● **Assigned task**
Please print out the entries below unchanged and skip the images.

Records excerpted from a collection

****************

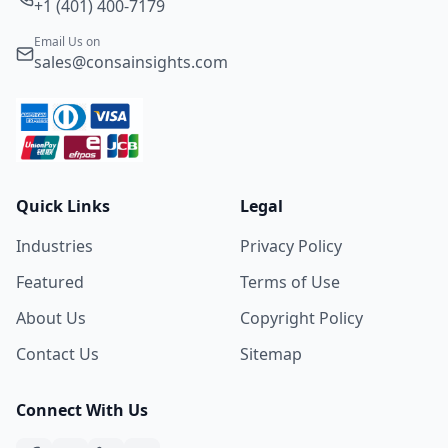
+1 (401) 400-7179
Email Us on
sales@consainsights.com
Quick Links
Legal
Industries
Privacy Policy
Featured
Terms of Use
About Us
Copyright Policy
Contact Us
Sitemap
Connect With Us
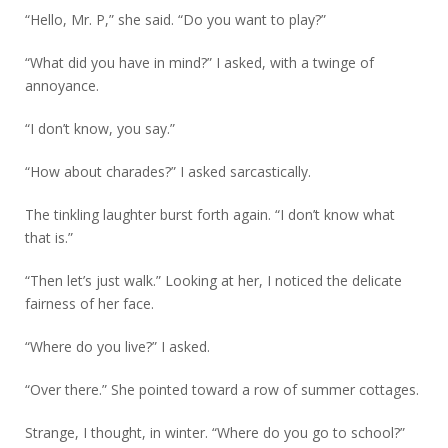
“Hello, Mr. P,” she said. “Do you want to play?”
“What did you have in mind?” I asked, with a twinge of
annoyance.
“I don’t know, you say.”
“How about charades?” I asked sarcastically.
The tinkling laughter burst forth again. “I don’t know what
that is.”
“Then let’s just walk.” Looking at her, I noticed the delicate
fairness of her face.
“Where do you live?” I asked.
“Over there.” She pointed toward a row of summer cottages.
Strange, I thought, in winter. “Where do you go to school?”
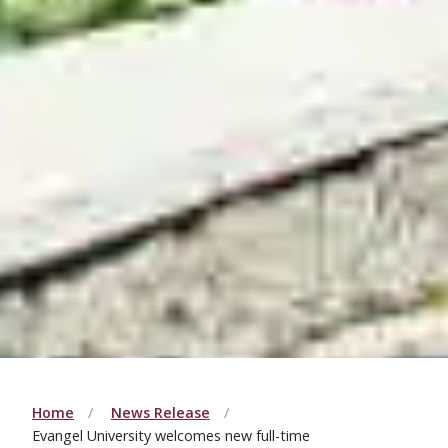
Home
News Release
Evangel University welcomes new full-time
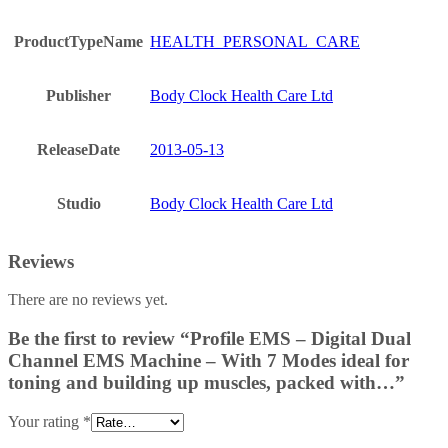
ProductTypeName
HEALTH_PERSONAL_CARE
Publisher
Body Clock Health Care Ltd
ReleaseDate
2013-05-13
Studio
Body Clock Health Care Ltd
Reviews
There are no reviews yet.
Be the first to review “Profile EMS – Digital Dual
Channel EMS Machine – With 7 Modes ideal for
toning and building up muscles, packed with…”
Your rating
*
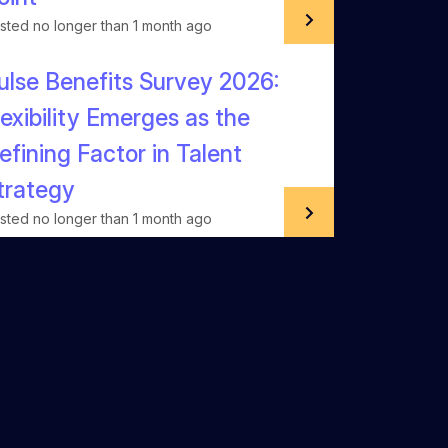
sted no longer than 1 month ago
ulse Benefits Survey 2026:
lexibility Emerges as the
efining Factor in Talent
trategy
sted no longer than 1 month ago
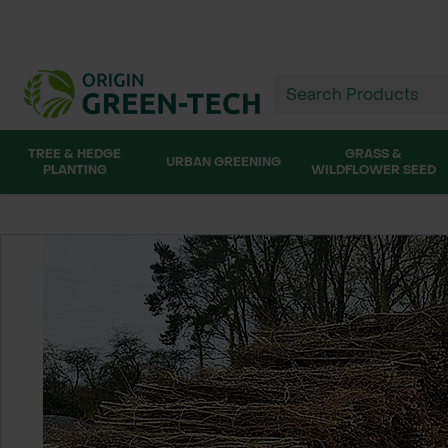
TREE & HEDGE
GRASS &
URBAN GREENING
PLANTING
WILDFLOWER SEED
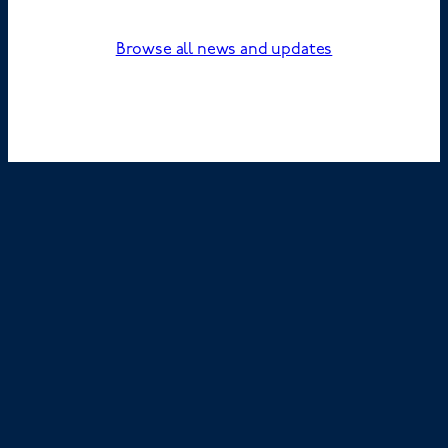
Browse all news and updates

****************

● **Your solution**
+1 (401) 400-7179
Email Us on
sales@consainsights.com
Quick Links
Legal
Industries
Privacy Policy
Featured
Terms of Use
About Us
Copyright Policy
Contact Us
Sitemap
Connect With Us
“Hello, Mr. P,” she said. “Do you want to play?”
“What did you have in mind?” I asked, with a twinge of
annoyance.
“I don’t know, you say.”
“How about charades?” I asked sarcastically.
The tinkling laughter burst forth again. “I don’t know what
that is.”
“Then let’s just walk.” Looking at her, I noticed the delicate
fairness of her face.
“Where do you live?” I asked.
“Over there.” She pointed toward a row of summer cottages.
Strange, I thought, in winter. “Where do you go to school?”
Home
News Release
Evangel University welcomes new full-time
ProductTypeName
HEALTH_PERSONAL_CARE
Publisher
Body Clock Health Care Ltd
ReleaseDate
2013-05-13
Studio
Body Clock Health Care Ltd
Reviews
There are no reviews yet.
Be the first to review “Profile EMS – Digital Dual
Channel EMS Machine – With 7 Modes ideal for
toning and building up muscles, packed with…”
Your rating
*
sted no longer than 1 month ago
ulse Benefits Survey 2026:
lexibility Emerges as the
efining Factor in Talent
trategy
sted no longer than 1 month ago
TREE & HEDGE
GRASS &
URBAN GREENING
PLANTING
WILDFLOWER SEED
Browse all news and updates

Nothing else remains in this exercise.